Chuka Umunna has said the British Investment Bank “is not a 1970s concept of picking winners”. Yet this is precisely what Tott is advocating here. He genuinely believes the staff of a British Investment Bank would be able to pioneer an investment strategy which is superior to any used by current market participants.
Part II
A British Investment Bank would have a second remit, also described by the report, namely investing in infrastructure.
Tott notes: “In the area of privately-funded infrastructure projects there may be areas where the risk of delivery is such that the market is unable, or unwilling, to finance the projects and where government intervention is necessary to facilitate the project.”
And how would the British Investment Bank determine which projects are “necessary”? What does Tott have in mind? High Speed Rail 2? A National Centre for Popular Music in Sheffield (god, remember that epic screw up)?
It’s impossible to know. Tott names no projects. He provides no investment criteria. He merely insists certain projects are “necessary”, and thus merit investment. The only detail is: “There are over 500 infrastructure projects and programmes over the next decade which will need funding, with an aggregate value of £250bn”.
This segment of the report is so ill-defined as to be worthless.
Yet more problems
State-run banks such as the British Investment Bank have historically gone wrong because of political meddling. The Spanish banks are a case in point – they made politically motivated loans to property deals in politically sensitive locations, and lost tons of money as a result. Parties of all hue understand this.
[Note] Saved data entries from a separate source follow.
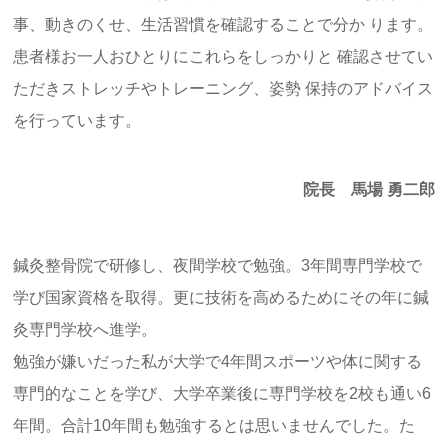
事、動きのくせ、生活習慣を確認することで分か ります。
患者様お一人おひとりにこれらをしっかりと 確認させてい
ただきストレッチやトレーニング、姿勢 保持のアドバイス
を行っています。
院長 馬場 勇二郎
鍼灸整骨院で研修し、夜間学校で勉強。3年間専門学校で
学び国家資格を取得。更に技術を高めるためにその年に鍼
灸専門学校へ進学。
勉強が嫌いだった私が大学で4年間スポーツや体に関する
専門的なことを学び、大学卒業後に専門学校を2校も通い6
年間。合計10年間も勉強するとは思いませんでした。た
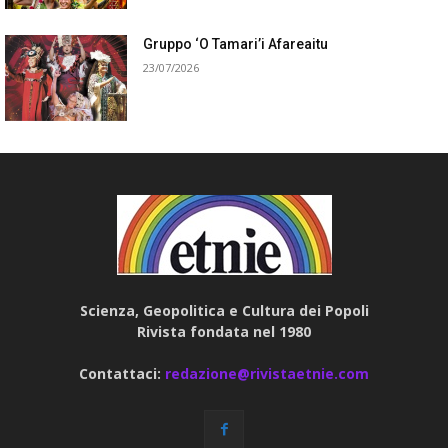
Gruppo ‘O Tamari’i Afareaitu
23/07/2026
Scienza, Geopolitica e Cultura dei Popoli
Rivista fondata nel 1980
Contattaci:
redazione@rivistaetnie.com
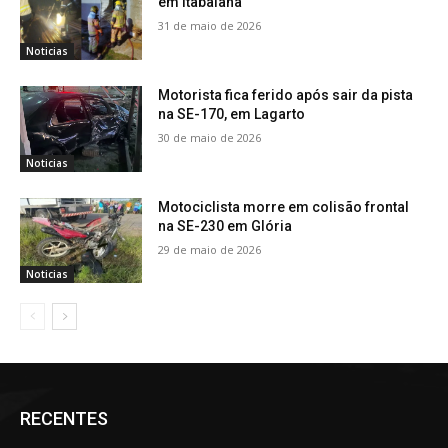
em Itabaiana
31 de maio de 2026
Noticias
Motorista fica ferido após sair da pista
na SE-170, em Lagarto
30 de maio de 2026
Noticias
Motociclista morre em colisão frontal
na SE-230 em Glória
29 de maio de 2026
Noticias
RECENTES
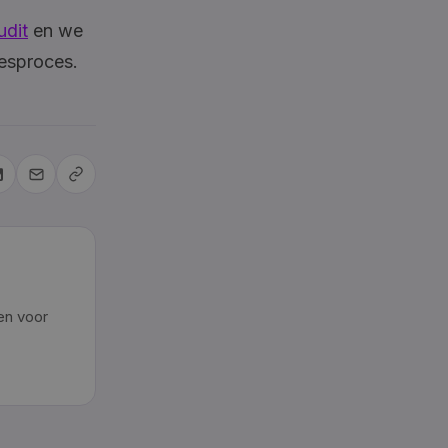
udit
en we
lesproces.
en voor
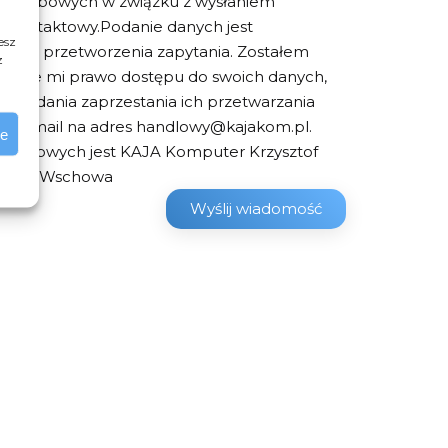
h osobowych w związku z wysłaniem
z kontaktowy.Podanie danych jest
esz
ne do przetworzenia zapytania. Zostałem
z
ługuje mi prawo dostępu do swoich danych,
a, żądania zaprzestania ich przetwarzania
ci e-mail na adres handlowy@kajakom.pl.
ie
osobowych jest KAJA Komputer Krzysztof
67-400 Wschowa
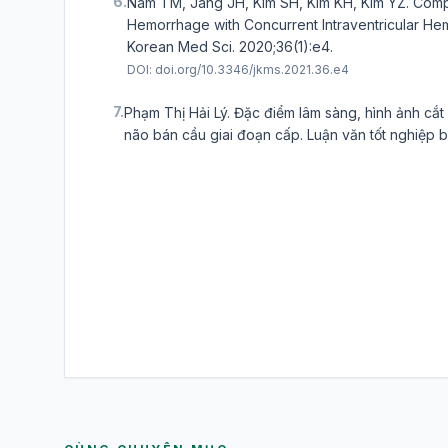
6.
Nam TM, Jang JH, Kim SH, Kim KH, Kim YZ. Compa
Hemorrhage with Concurrent Intraventricular He
Korean Med Sci. 2020;36(1):e4.
DOI:
doi.org/10.3346/jkms.2021.36.e4
7.
Phạm Thị Hải Lý. Đặc điểm lâm sàng, hình ảnh cắt 
não bán cầu giai đoạn cấp. Luận văn tốt nghiệp b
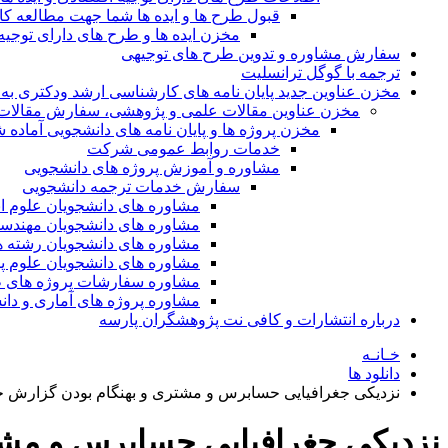
قبول طرح ها و ایده ها شما جهت مطالعه 
مخزن ایده ها و طرح های دارای توجیه
سفارش مشاوره و تدوین طرح های توجیهی
ترجمه با گوگل ترانسلیت
مخزن عناوین جدید پایان نامه های کارشناسی ارشد ودکتری به 
مخزن عناوین مقالات علمی و پژوهشی، سفارش مقالات isi و گرفتن اکسپ
مخزن پروژه ها و پایان نامه های دانشجویی آماده
خدمات روابط عمومی شرکت
مشاوره و آموزش پروژه های دانشجویی
سفارش خدمات ترجمه دانشجویی
مشاوره های دانشجویان علوم ا
مشاوره های دانشجویان مهندس
مشاوره های دانشجویان رشته 
مشاوره های دانشجویان علوم پا
مشاوره سفارشات پروژه های طر
مشاوره پروژه های آماری و دا
درباره انتشارات و کافی نت پژوهشگران پارسه
خـانـه
دانلود ها
نزدیکی جغرافیایی حسابرس و مشتری و بهنگام بودن گزارش
نزدیکی جغرافیایی حسابرس و مش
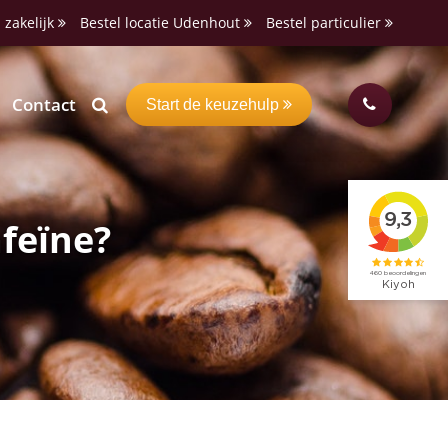
 zakelijk
Bestel locatie Udenhout
Bestel particulier
Contact
Start de keuzehulp
afeïne?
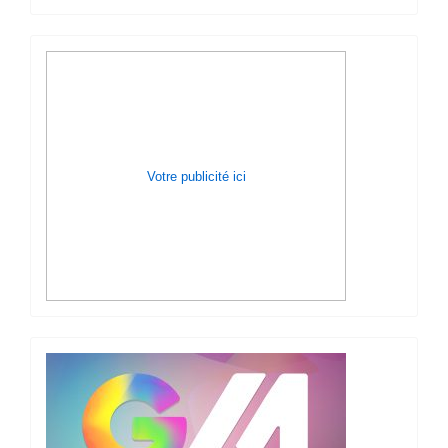
Votre publicité ici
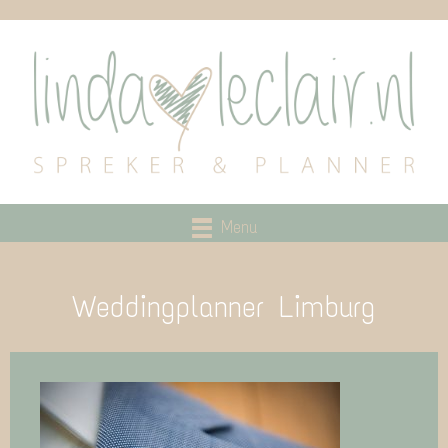
Menu
Weddingplanner Limburg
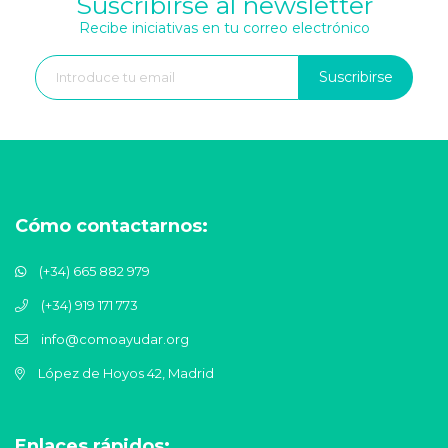
Suscribirse al newsletter
Recibe iniciativas en tu correo electrónico
Suscribirse
Cómo contactarnos:
(+34) 665 882 979
(+34) 919 171 773
info@comoayudar.org
López de Hoyos 42, Madrid
Enlaces rápidos:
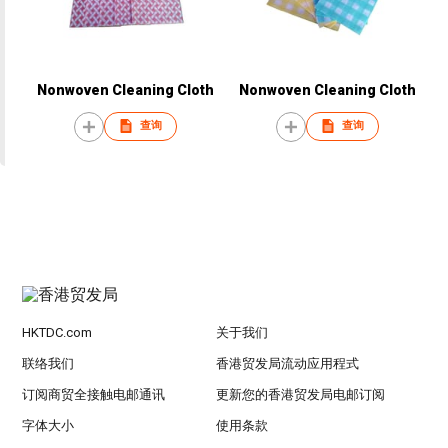
Nonwoven Cleaning Cloth
Nonwoven Cleaning Cloth
查询
查询
HKTDC.com
关于我们
联络我们
香港贸发局流动应用程式
订阅商贸全接触电邮通讯
更新您的香港贸发局电邮订阅
字体大小
使用条款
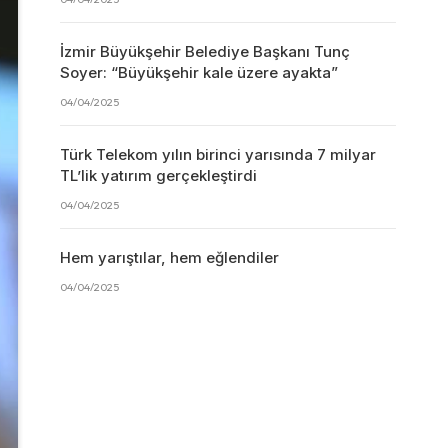
İzmir Büyükşehir Belediye Başkanı Tunç
Soyer: “Büyükşehir kale üzere ayakta”
04/04/2025
Türk Telekom yılın birinci yarısında 7 milyar
TL’lik yatırım gerçekleştirdi
04/04/2025
Hem yarıştılar, hem eğlendiler
04/04/2025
When RBS was nationalised Gordon Brown and Alistair Darling emphasised repeatedly that ownership would be hands off for this very reason.
How would Tott deal with the problem of meddling?
He says: “one possible route would be to establish an Advisory Council which would not have executive authority over the Bank but which would meet with the board to review the effectiveness of its dual bottom line strategy. Members of the Advisory Council could include representatives of key government departments, trades unions, representatives from business, and others.”
The Bank would be crawling in lobbyists. Well, it’s a novel strategy.
There is the problem of how the firm would be run. Would the British Investment Bank offer bonuses and competitive salaries? If not, how will it attract high calibre people? If the staff are paid below the market rate then the risk of commercial failure increases.
There is the problem of incentives – Milton Friedman’s “other people spending money on other people”. The workers at this Bank would be spending other people’s money on other people. There is no incentive for them to do a good job. Will they do an outstanding job in allocating funds through altruism? Tott assumes so.
What if things go wrong? Post-Lehman Brothers we are all agreed that banks must be allowed to fail. Would the British Investment Bank be allowed to keel over and die? Pathetically, unforgivably, Tott fails to mention this
issue.
Perhaps the biggest problem is the mindset. The Cold War gave us decades of data on which economic models work, and which do not. The socialist model of intervention “took a nation of Germans and made them poor” (©PJ O’Rourke). The non-interventionist model allowed third world nations like Taiwan and Malaysia to become first world powerhouses.
The British Investment Bank is a relic of Cold War thinking, when it was naively believed that rational planners armed with taxpayers’ money could allocate resources more efficiently than the market.
It didn’t work then. Labour’s report provides no reason to think it would work now.
If Osborne is seriously thinking of endorsing a British Investment Bank he must be more desperate than any of us realise.